Nowe leki dają nadzieję na normalność. „To jeden z największych przełomów w medycynie”

Witek wciąż czeka na włączenie przyczynowego leczenia
Witek wciąż czeka na włączenie przyczynowego leczenia Źródło: Archiwum prywatne
Dodano: 
Nie sposób po urodzinach dziecka pogodzić się z diagnozą, że ma przed sobą może 20 lata życia. Jednak w ostatnich latach w leczeniu mukowiscydozy pojawiła się rewolucja w postaci leków przyczynowych. Teraz chodzi o to, żeby wszystkie osoby z mukowiscydozą jak najszybciej dostały leki, by choroba nie dokonywała spustoszeń w organizmie.

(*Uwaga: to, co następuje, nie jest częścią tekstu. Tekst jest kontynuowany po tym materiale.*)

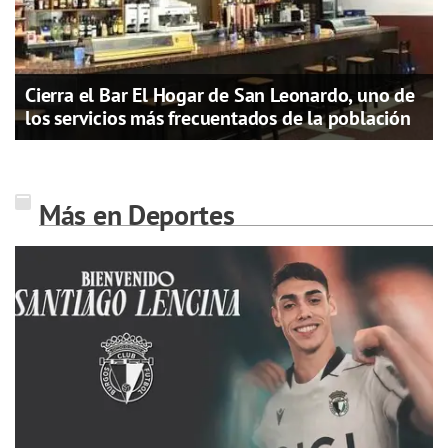
Cierra el Bar El Hogar de San Leonardo, uno de
los servicios más frecuentados de la población
Más en Deportes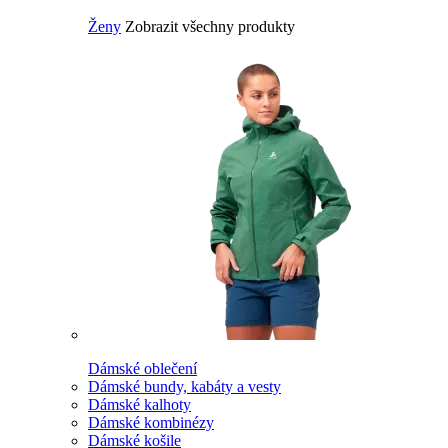
Ženy
Zobrazit všechny produkty
Dámské oblečení
Dámské bundy, kabáty a vesty
Dámské kalhoty
Dámské kombinézy
Dámské košile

Diagnoza była szokiem. – Miesiąc po urodzinach synka dostaliśmy telefon z poradni leczenia mukowiscydozy w Gdańsku, gdzie wówczas mieszkaliśmy. Proszono nas o niezwłoczny przyjazd. Myślałem, że to jakaś pomyłka, poprosiłem o kontakt z lekarzem. Ale pani doktor już w rozmowie telefonicznej powiedziała, żebyśmy zaczęli podawać dziecku sól fizjologiczną, bo dziecko z mukowiscydozą traci bardzo dużo sodu i szybko może się odwodnić. Przed wizytą w poradni nie zaglądałem do Internetu, ale żona czytała i nie były to zbyt optymistyczne informacje. Średnia długość życia z mukowiscydozą to było wówczas 24 lata – wspomina Wojciech Szymański, tata dziś niespełna 5-letniego Witka, założyciel i prezes Fundacji Mukobohaterowie.

Witek miał niecały miesiąc; został zdiagnozowany dzięki testom przesiewowym, wykonywanym u każdego noworodka. Badanie chlorków w pocie (test potowy) potwierdziło diagnozę.

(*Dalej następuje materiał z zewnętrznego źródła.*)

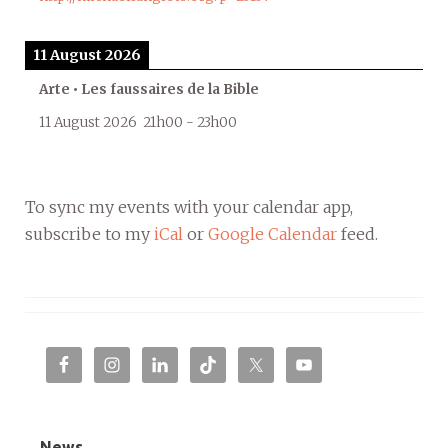
11 August 2026
Arte • Les faussaires de la Bible
11 August 2026
21h00
-
23h00
To sync my events with your calendar app,
subscribe to my
iCal
or
Google Calendar
feed.
News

Początkowo wydawało nam się, że nasz świat się zawalił– zaznacza Wojciech Szymański.

W 2020 roku, kiedy urodził się Witek, było już dostępne leczenie objawowe, ale nikt jeszcze nie myślał o tym, że wkrótce staną się dostępne leki przyczynowe, które zrewolucjonizują życie dużej części chorych z mukowiscydozą i zatrzymają postęp choroby.

Dobra decyzja refundacyjna: więcej pacjentów będzie objętych leczeniem

Jeden z największych przełomów w medycynie ostatnich lat dotyczy pacjentów z mukowiscydozą – mówi prof. Dorota Sands, która od lat zajmuje się leczeniem mukowiscydozy. Dziś dzięki lekom przyczynowym, dla dużej części pacjentów mukowiscydoza staje się chorobą przewlekłą, z którą można żyć.

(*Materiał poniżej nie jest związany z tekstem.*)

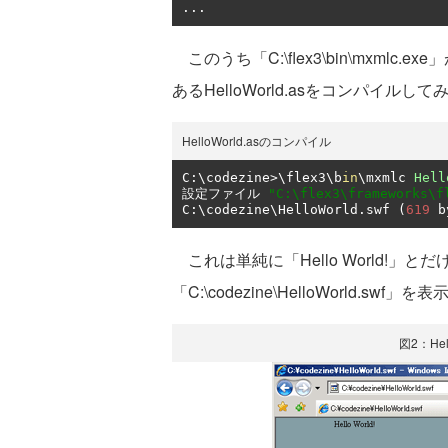
...
このうち「C:\flex3\bin\mxmlc
あるHelloWorld.asをコンパイルし
HelloWorld.asのコンパイル
C
:
\codezine
>
\flex3\b
in
\mxmlc 
Hell
設定ファイル
"C:\flex3\frameworks\f
C
:
\codezine\HelloWorld
.
swf 
(
619
 b
これは単純に「Hello World!」と
「C:\codezine\HelloWorld.s
図2：Hel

Do 1 kwietnia 2025 leczenie przyczynowe – nowoczesny modulator CFTR (Cystic Fibrosis Transmembrane Conductance Regulator, to białko pełniące funkcję kanału chlorkowego w błonie komórkowej) – był refundowany tylko dla osób powyżej 12. roku życia, z potwierdzoną mutacją F508del w genie CFTR, spełniających określone kryteria kliniczne i formalne. Leczenie nie było dostępne dla młodszych dzieci. Rodzice i eksperci alarmowali, że absurdem jest czekać, aż dziecko skończy 12 lat, żeby dostać lek przyczynowy, a przez ten czas patrzeć, jak choroba postępuje.

Środowisko pacjentów bardzo cieszy fakt, że Ministerstwo Zdrowia podjęło oczekiwaną przez pacjentów decyzję o rozszerzeniu refundacji od 1 kwietnia 2025 r. nowoczesnego leku przyczynowego – na dzieci od 2. roku życia; ważne jest też, że poszerzono listę mutacji choroby kwalifikujących do leczenia, dlatego nową terapię mogą dostać pacjenci, którzy wcześniej nie byli jeszcze objęci leczeniem.

Część pacjentów po kwietniowej decyzji o rozszerzeniu programu lekowego już dostała leczenie, część wciąż jeszcze czeka. Jest to spowodowane tym, że dopiero po wydaniu decyzji refundacyjnej poszczególne oddziały NFZ rozpisują przetargi na programy lekowe i podpisywane są umowy z ośrodkami. Jednak większość pacjentów i rodziców pacjentów już wie, że wkrótce dostanie leczenie. Potwierdzają to informacje z ośrodków. – W naszym ośrodku jak najbardziej jest możliwość stosowania leczenia CF modulatorami zgodnie z wytycznymi programu lekowego B112. Nie ma kolejek do leczenia – zapewnia dr n. med. Ewa Sapiejka, kierownik Oddziału Pediatrii i Mukowiscydozy Szpitala Dziecięcego Polanki w Gdańsku. – Aktualnie obejmujemy leczeniem 51 pacjentów w wieku 2-18 lat. Każdy pacjent spełniający kryteria włączenia do programu jest na bieżąco kwalifikowany do leczenia. W naszym ośrodku nie ma żadnych kolejek do kwalifikacji pacjentów do leczenia lekami przyczynowymi. Mamy możliwość leczenia wszystkich pacjentów objętych opieką naszego ośrodka – podkreśla dr n. med. Radosława Staszak-Kowalska, kierująca Oddziałem Pediatrii, Pneumonologii i Alergologii w Wojewódzkim Szpitalu Dziecięcym im J. Brudzińskiego w Bydgoszczy. – W naszej placówce są już leczeni pacjenci od 2. r.ż. W drugiej połowie września zakończą proces kwalifikacji i zostaną włączeni do leczenia wszyscy pacjenci spełniający nowe kryteria programu B112 – dodaje Anna Cybulska z Centrum Medycznego Karpacz.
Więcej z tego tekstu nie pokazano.